Friday Blast #43
Optimal low-rank matrix approximation (2018) - decomposing matrices into pieces is one of the workhorses of engineering and statistics (and applied math). Recommender systems, image compression, PCA etc. all can be reduced to some form of matrix decomposition. Here John Cook speaks about the optimal approximation, which is, for general matrices, the SVD (no surprise there). I really liked the expression of \(A = \sum_{i} \alpha_i u_i v_i^T\). Makes it really clear just how “small” the decomposition can be.
What every engineer should know about open source software licenses (2018) - there’s a lot to know actually. From which licenses there are and the various families (copy left, Apache, MIT etc), to how and when to allow them in dependencies in code, to how to use them when open-sourcing company-time work. Good read overall.
Subscription hell (2018) #hn-link - a nice TechCrunch article about where we’re headed with subscription services. I’ll have a short piece on this soon as well.
Encoding vs encryption vs hashing vs obfuscation (2011) - simply what each is. A working programmer encounters all of them, so it’s good to be precise about these things.

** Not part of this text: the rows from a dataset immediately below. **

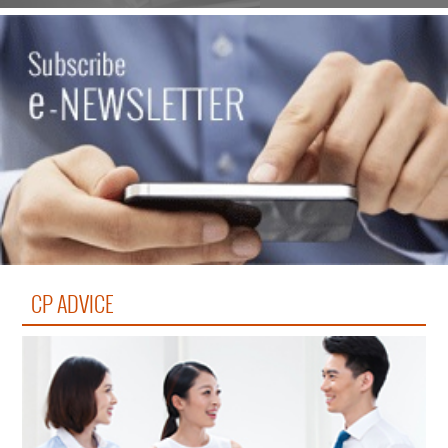
CP ADVICE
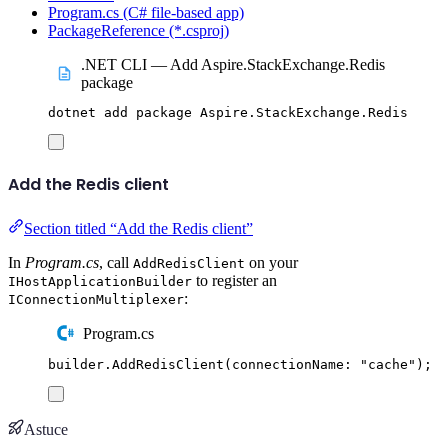
Program.cs (C# file-based app)
PackageReference (*.csproj)
.NET CLI — Add Aspire.StackExchange.Redis
package
dotnet
add
package
Aspire.StackExchange.Redis
Add the Redis client
Section titled “Add the Redis client”
In
Program.cs
, call
on your
AddRedisClient
to register an
IHostApplicationBuilder
:
IConnectionMultiplexer
Program.cs
builder
.
AddRedisClient
(
connectionName
:
"
cache
"
);
Astuce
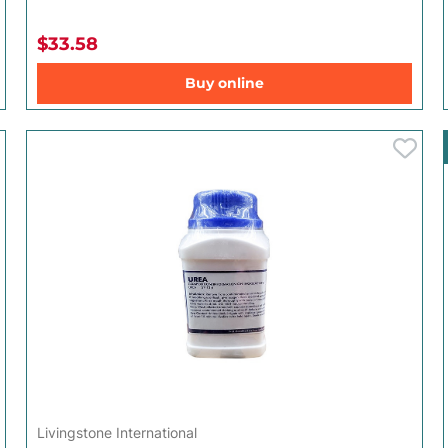
$33.58
Buy online
Livingstone International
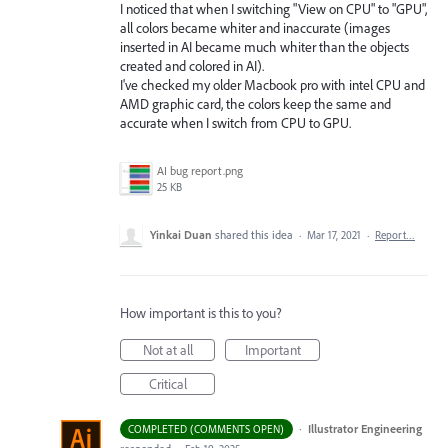
I noticed that when I switching "View on CPU" to "GPU",
all colors became whiter and inaccurate (images
inserted in AI became much whiter than the objects
created and colored in AI).
I've checked my older Macbook pro with intel CPU and
AMD graphic card, the colors keep the same and
accurate when I switch from CPU to GPU.
AI bug report.png
25 KB
Yinkai Duan
shared this idea
·
Mar 17, 2021
·
Report…
How important is this to you?
Not at all
Important
Critical
·
Illustrator Engineering
COMPLETED (COMMENTS OPEN)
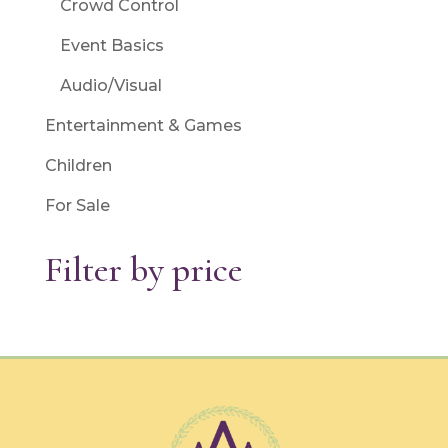
Crowd Control
Event Basics
Audio/Visual
Entertainment & Games
Children
For Sale
Filter by price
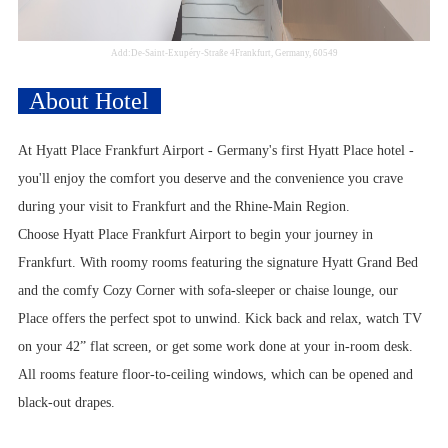
Add:De-Saint-Exupéry-Straße 4Frankfurt, Germany, 60549
About Hotel
At Hyatt Place Frankfurt Airport - Germany's first Hyatt Place hotel -
you'll enjoy the comfort you deserve and the convenience you crave
during your visit to Frankfurt and the Rhine-Main Region.
Choose Hyatt Place Frankfurt Airport to begin your journey in
Frankfurt. With roomy rooms featuring the signature Hyatt Grand Bed
and the comfy Cozy Corner with sofa-sleeper or chaise lounge, our
Place offers the perfect spot to unwind. Kick back and relax, watch TV
on your 42” flat screen, or get some work done at your in-room desk.
All rooms feature floor-to-ceiling windows, which can be opened and
black-out drapes.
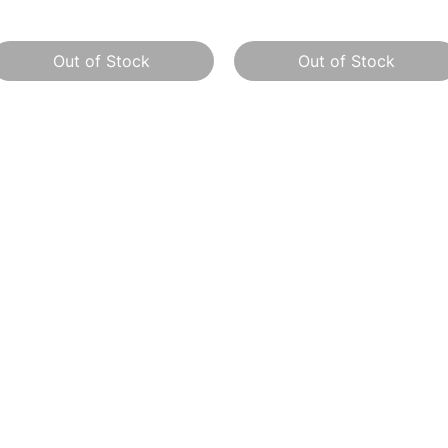
Out of Stock
Out of Stock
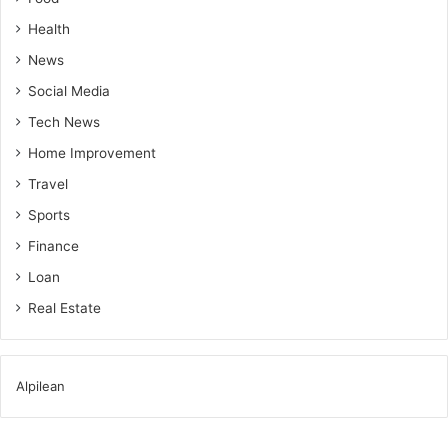
Health
News
Social Media
Tech News
Home Improvement
Travel
Sports
Finance
Loan
Real Estate
Alpilean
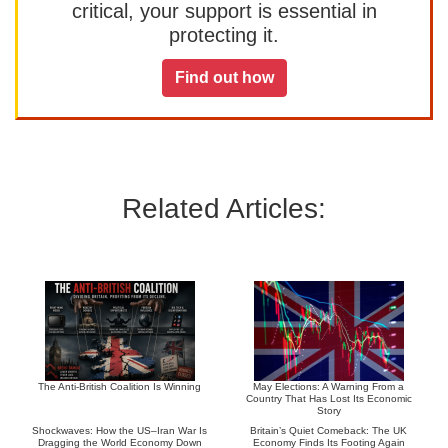
critical, your support is essential in
protecting it.
Find out how
Related Articles:
The Anti-British Coalition Is Winning
May Elections: A Warning From a
Country That Has Lost Its Economic
Story
Shockwaves: How the US–Iran War Is
Britain’s Quiet Comeback: The UK
Dragging the World Economy Down
Economy Finds Its Footing Again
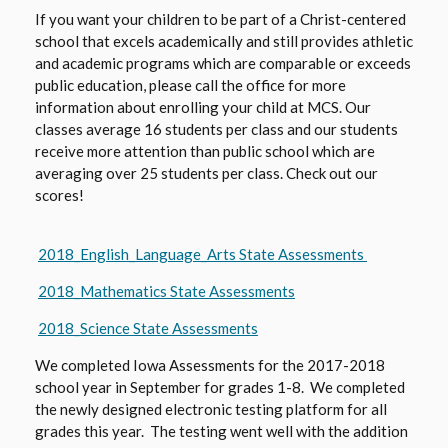
If you want your children to be part of a Christ-centered
school that excels academically and still provides athletic
and academic programs which are comparable or exceeds
public education, please call the office for more
information about enrolling your child at MCS. Our
classes average 16 students per class and our students
receive more attention than public school which are
averaging over 25 students per class. Check out our
scores!
O
2018_English_Language_Arts State Assessments
p
O
2018_Mathematics State Assessments
e
p
n
O
2018_Science State Assessments
e
s
p
n
We completed Iowa Assessments for the 2017-2018
i
e
s
school year in September for grades 1-8. We completed
n
n
the newly designed electronic testing platform for all
i
a
s
grades this year. The testing went well with the addition
n
n
i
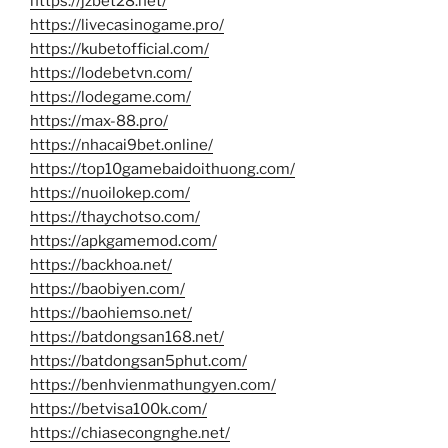
https://jzbet28.net/
https://livecasinogame.pro/
https://kubetofficial.com/
https://lodebetvn.com/
https://lodegame.com/
https://max-88.pro/
https://nhacai9bet.online/
https://top10gamebaidoithuong.com/
https://nuoilokep.com/
https://thaychotso.com/
https://apkgamemod.com/
https://backhoa.net/
https://baobiyen.com/
https://baohiemso.net/
https://batdongsan168.net/
https://batdongsan5phut.com/
https://benhvienmathungyen.com/
https://betvisa100k.com/
https://chiasecongnghe.net/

Migrations - the sole scalable fix to tech debt (2018) - here’s an interesting piece. All organizationas, whether technical or not, accumulate tech debt. You have to clean it up sometime, lest it overwhelms you (and causes the breakdown of business processes as well). But the author, an experienced manager, argues that the solution is a migration, rather than constantly patching and fixing the status quo. A migration means a large scale move from one system / platform etc. to another, which implicitly adresess a lot of the issues currently faced by the organization.
Chatbots were the next big thing - what happened? (2018) - the NLP just wasn’t there yet. But it’s more complicated than that - there were inflated expectations, UX issues to cross (text != GUIs we’re used to), tech issues (many platforms were not ready to become chat-based). But as things evolve, and as AI problems become AI reality, we’ll probably see chatbots make a comeback.